GDO’ludur etiketi bastırmıyorlar?
Amerika’da ürünler için zorunlu testler yok, dolayısıyla tüketiciler sektördeki verilere güvenmek zorunda. Bazı araştırmacılar hayvanlar üstünde yaptıkları deneylerde GDO’ların zararlarını tespit etti ama GDO yanlısı cemaat hemen bu araştırmaları değersizmiş gibi gösterdi. Ne zaman negatif bir araştırma çıksa hep bir ağızdan bunu yapıyorlar. Amerika’da soya fasulyesi ve mısırın tamamına yakını GDO içeriyor. Dolayısıyla organik etiketine sahip olmayan tüm ürünler aslında GDO içeriyor. Hükümet de bunları ne test ediyor ne de denetliyor.
Büyük ziraat şirketleri GDO’ları tarımın geleceği olarak görüyor. O yüzden ürünlerin ‘GDO’ludur’ diye etiketlenmesini ya da ürünlerin bağımsız bilim insanları tarafından araştırılmasını istemiyorlar. Ve ilginçtir ABD hükümeti ve bilim elitleri ortada kaydadeğer veri olmamasına rağmen GDO’ların güvenli olduğuna inanmış vaziyette.

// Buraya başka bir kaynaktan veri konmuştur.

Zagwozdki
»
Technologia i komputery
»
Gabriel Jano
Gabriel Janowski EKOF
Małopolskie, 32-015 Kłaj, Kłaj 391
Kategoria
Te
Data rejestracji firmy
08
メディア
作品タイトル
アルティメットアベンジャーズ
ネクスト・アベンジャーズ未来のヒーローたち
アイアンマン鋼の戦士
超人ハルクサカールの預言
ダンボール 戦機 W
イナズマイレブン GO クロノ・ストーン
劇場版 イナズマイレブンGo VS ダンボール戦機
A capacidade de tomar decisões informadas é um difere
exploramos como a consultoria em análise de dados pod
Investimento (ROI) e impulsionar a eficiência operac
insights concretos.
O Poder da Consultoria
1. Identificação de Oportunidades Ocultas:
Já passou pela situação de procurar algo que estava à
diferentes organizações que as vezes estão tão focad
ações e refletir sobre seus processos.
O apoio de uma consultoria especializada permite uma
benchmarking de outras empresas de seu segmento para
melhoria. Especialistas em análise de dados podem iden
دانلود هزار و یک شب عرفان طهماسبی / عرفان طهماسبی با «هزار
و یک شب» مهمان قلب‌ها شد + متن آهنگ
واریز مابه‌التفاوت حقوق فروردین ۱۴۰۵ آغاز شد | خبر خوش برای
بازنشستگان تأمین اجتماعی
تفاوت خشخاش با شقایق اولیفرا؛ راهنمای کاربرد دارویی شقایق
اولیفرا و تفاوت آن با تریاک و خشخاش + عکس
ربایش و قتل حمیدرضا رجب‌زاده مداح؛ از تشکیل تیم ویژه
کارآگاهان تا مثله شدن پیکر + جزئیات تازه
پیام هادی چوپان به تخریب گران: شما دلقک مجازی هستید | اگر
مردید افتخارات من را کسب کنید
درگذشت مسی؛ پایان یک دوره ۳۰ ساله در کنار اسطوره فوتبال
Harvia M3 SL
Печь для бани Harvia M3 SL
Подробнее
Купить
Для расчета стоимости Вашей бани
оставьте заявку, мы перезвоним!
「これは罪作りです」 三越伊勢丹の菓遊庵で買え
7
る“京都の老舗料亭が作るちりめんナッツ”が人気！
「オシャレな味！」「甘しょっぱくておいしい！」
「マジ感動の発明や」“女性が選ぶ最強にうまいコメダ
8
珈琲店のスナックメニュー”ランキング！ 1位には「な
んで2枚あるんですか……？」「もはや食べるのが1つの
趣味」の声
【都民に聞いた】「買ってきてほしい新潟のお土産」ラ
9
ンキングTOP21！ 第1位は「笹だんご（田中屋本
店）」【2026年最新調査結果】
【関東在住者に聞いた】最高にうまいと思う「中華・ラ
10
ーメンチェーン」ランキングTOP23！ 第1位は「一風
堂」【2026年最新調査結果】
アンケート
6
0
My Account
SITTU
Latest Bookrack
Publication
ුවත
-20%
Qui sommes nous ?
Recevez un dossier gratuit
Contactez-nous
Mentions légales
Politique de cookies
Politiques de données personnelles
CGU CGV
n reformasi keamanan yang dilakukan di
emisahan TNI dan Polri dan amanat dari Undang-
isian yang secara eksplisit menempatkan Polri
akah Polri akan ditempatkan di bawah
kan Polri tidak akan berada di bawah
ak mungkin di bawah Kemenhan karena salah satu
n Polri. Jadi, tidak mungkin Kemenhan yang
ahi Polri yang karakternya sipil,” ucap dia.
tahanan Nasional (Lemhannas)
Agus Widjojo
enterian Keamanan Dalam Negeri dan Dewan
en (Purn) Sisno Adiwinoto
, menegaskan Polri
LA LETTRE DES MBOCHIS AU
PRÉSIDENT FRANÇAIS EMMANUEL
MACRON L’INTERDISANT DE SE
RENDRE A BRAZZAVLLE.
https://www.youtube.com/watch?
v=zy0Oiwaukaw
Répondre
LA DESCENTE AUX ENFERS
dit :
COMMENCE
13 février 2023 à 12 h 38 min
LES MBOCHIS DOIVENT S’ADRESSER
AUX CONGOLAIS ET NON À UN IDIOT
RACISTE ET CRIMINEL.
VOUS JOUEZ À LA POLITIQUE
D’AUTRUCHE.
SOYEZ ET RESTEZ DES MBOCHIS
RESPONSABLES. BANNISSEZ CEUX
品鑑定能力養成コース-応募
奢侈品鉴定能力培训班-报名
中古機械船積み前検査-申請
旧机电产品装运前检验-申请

GDO lobileri GDO tohumları üreten dev şirketlerin liderliğinde ve son derece güçlüler. Vermont eyaleti GDO’lu ürünlerin ‘GDO’ludur’ diye etiketlenmesini istedi, bununla ilgili referandum yaptı. Şimdi bu şirketler tarafından dava edildiler. Kaliforniya eyaleti önce ‘GDO’ludur’ etiketi olsun diye karar vermişti. Fakat büyük şirketlerin pirinç fiyatlarını yükseltiriz tehdidiyle karşılaştılar ve etiketler kaldırıldı. Düşünebiliyor musunuz…
Kanıt yok diye zararsız denemez
Bugün GDO’lar kesinlikle insan sağlığına zararlıdır ya da değildir demek mümkün değil. Çünkü bu sonucu çıkarabileceğimiz yeterli bilimsel çalışma yok. Hayvanlar üstünde yapılan ve GDO’ların zararlarını ortaya koyan çalışmalar genellenebilecek ya da tekrarlanabilecek durumda değil. Zaten bu sonuçları ortaya koyan bilim insanları da ‘marjinal ve yetersiz’ damgası yiyor. Dolayısıyla yeterli kanıt ortaya konulana dek bebeğime organik olduğundan emin olduğum mamaları ve gıdaları veririm. Çünkü örneğin bir mama yıllardır piyasada olabilir ama bu onun güvenli olduğunu göstermez. İnsan sağlığına zararı kanıtlanmadan önce 50 yıl kurşunlu, asbestli ürünlerle yaşadık, bunu hatırlayın.